Exercise details: In the records below, find the line holding "MDXは$0.13の価格で" and the line holding "トークンの市場優位性は". Set down both, with every line between them, exactly.
--- Excerpted records Enclosed Below ---
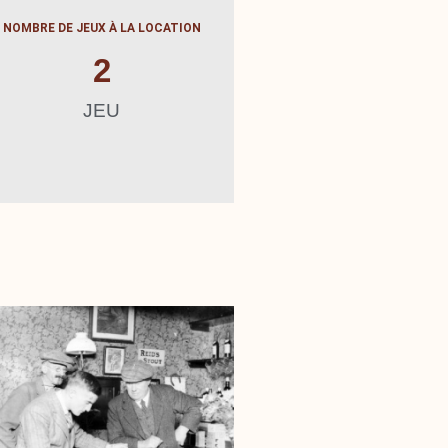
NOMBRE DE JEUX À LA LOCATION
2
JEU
--- End of Enclosed Excerpted records ---
--- Excerpted records Enclosed Below ---
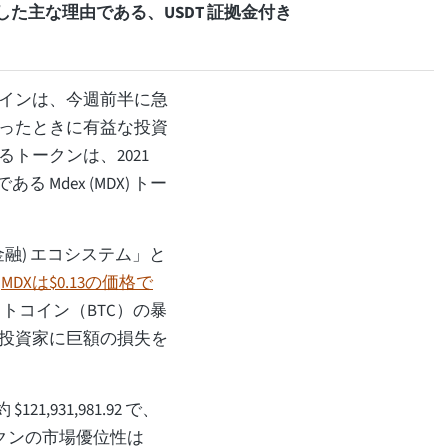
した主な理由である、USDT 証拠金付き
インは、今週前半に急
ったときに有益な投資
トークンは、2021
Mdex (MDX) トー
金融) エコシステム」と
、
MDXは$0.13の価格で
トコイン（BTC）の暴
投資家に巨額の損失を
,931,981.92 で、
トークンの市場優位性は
--- End of Enclosed Excerpted records ---
Result of this exercise:
MDXは$0.13の価格で
トコイン（BTC）の暴
投資家に巨額の損失を
,931,981.92 で、
トークンの市場優位性は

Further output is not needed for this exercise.